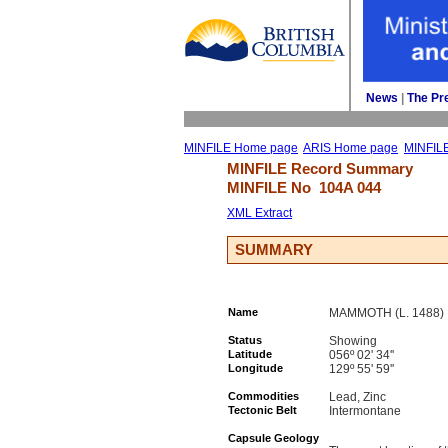
News
| 
The Pr
MINFILE Home page
ARIS Home page
MINFIL
MINFILE Record Summary 
MINFILE No 
104A 044
XML Extract
SUMMARY
Name
MAMMOTH (L. 1488)
Status
Showing
Latitude
056º 02' 34''
Longitude
129º 55' 59''
Commodities
Lead, Zinc
Tectonic Belt
Intermontane
Capsule Geology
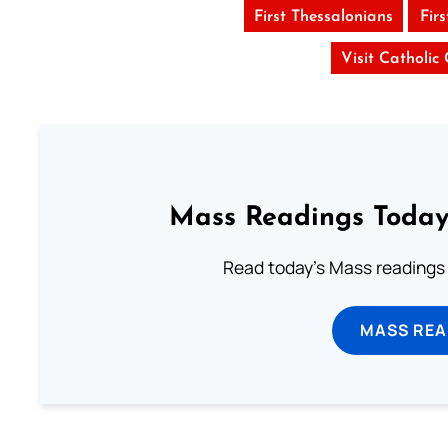
First Thessalonians
Fir
Visit Catholic
Mass Readings Today
Read today's Mass readings 
MASS REA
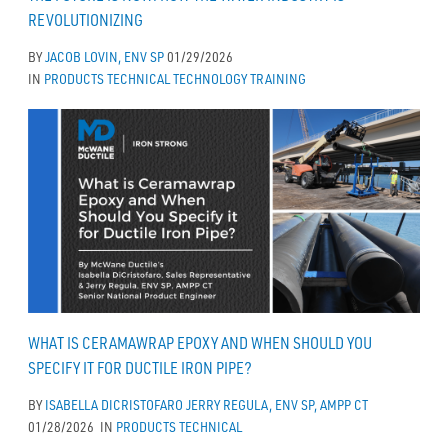
REVOLUTIONIZING
BY
JACOB LOVIN, ENV SP
01/29/2026
IN
PRODUCTS
TECHNICAL
TECHNOLOGY
TRAINING
WHAT IS CERAMAWRAP EPOXY AND WHEN SHOULD YOU
SPECIFY IT FOR DUCTILE IRON PIPE?
BY
ISABELLA DICRISTOFARO
JERRY REGULA, ENV SP, AMPP CT
01/28/2026
IN
PRODUCTS
TECHNICAL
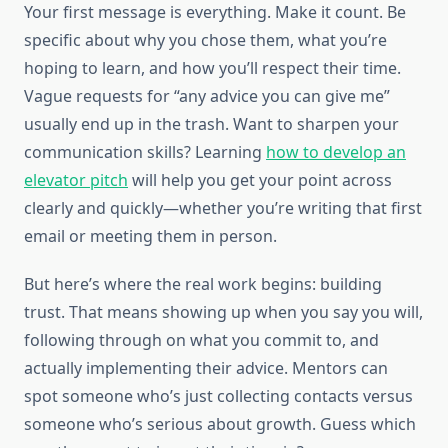
Your first message is everything. Make it count. Be
specific about why you chose them, what you’re
hoping to learn, and how you’ll respect their time.
Vague requests for “any advice you can give me”
usually end up in the trash. Want to sharpen your
communication skills? Learning
how to develop an
elevator pitch
will help you get your point across
clearly and quickly—whether you’re writing that first
email or meeting them in person.
But here’s where the real work begins: building
trust. That means showing up when you say you will,
following through on what you commit to, and
actually implementing their advice. Mentors can
spot someone who’s just collecting contacts versus
someone who’s serious about growth. Guess which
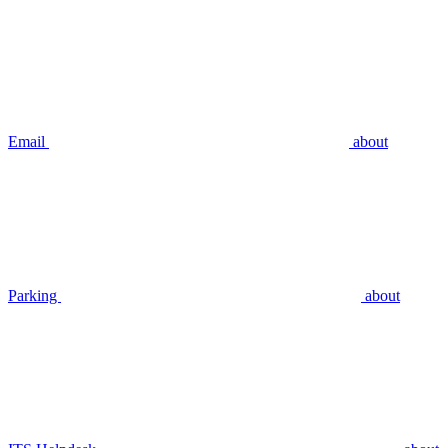
Email
about
Parking
about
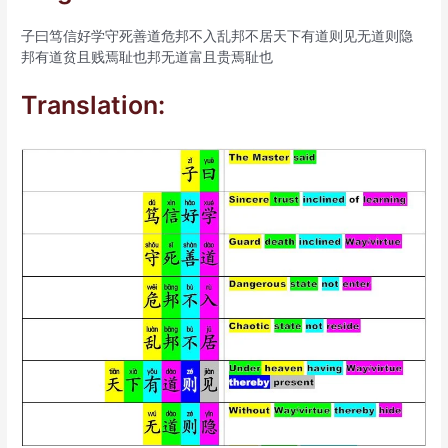
子曰笃信好学守死善道危邦不入乱邦不居天下有道则见无道则隐
邦有道贫且贱焉耻也邦无道富且贵焉耻也
Translation:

■ ■ ■ ■ ■ ■ ■

▶ [What the exercise asks] All of the entries above are to be duplicated exactly, with every image left out.

▶ [Solution to this problem]
News
| 
The Pr
MINFILE Home page
ARIS Home page
MINFIL
MINFILE Record Summary 
MINFILE No 
104A 044
XML Extract
SUMMARY
Name
MAMMOTH (L. 1488)
Status
Showing
Latitude
056º 02' 34''
Longitude
129º 55' 59''
Commodities
Lead, Zinc
Tectonic Belt
Intermontane
Capsule Geology
First Thessalonians
Fir
Visit Catholic
Mass Readings Today
Read today's Mass readings 
MASS REA
REVOLUTIONIZING
BY
JACOB LOVIN, ENV SP
01/29/2026
IN
PRODUCTS
TECHNICAL
TECHNOLOGY
TRAINING
WHAT IS CERAMAWRAP EPOXY AND WHEN SHOULD YOU
SPECIFY IT FOR DUCTILE IRON PIPE?
BY
ISABELLA DICRISTOFARO
JERRY REGULA, ENV SP, AMPP CT
01/28/2026
IN
PRODUCTS
TECHNICAL
Your first message is everything. Make it count. Be
specific about why you chose them, what you’re
hoping to learn, and how you’ll respect their time.
Vague requests for “any advice you can give me”
usually end up in the trash. Want to sharpen your
communication skills? Learning
how to develop an
elevator pitch
will help you get your point across
clearly and quickly—whether you’re writing that first
email or meeting them in person.
But here’s where the real work begins: building
trust. That means showing up when you say you will,
following through on what you commit to, and
actually implementing their advice. Mentors can
spot someone who’s just collecting contacts versus
someone who’s serious about growth. Guess which
Email
about
Parking
about
子曰笃信好学守死善道危邦不入乱邦不居天下有道则见无道则隐
邦有道贫且贱焉耻也邦无道富且贵焉耻也
Translation:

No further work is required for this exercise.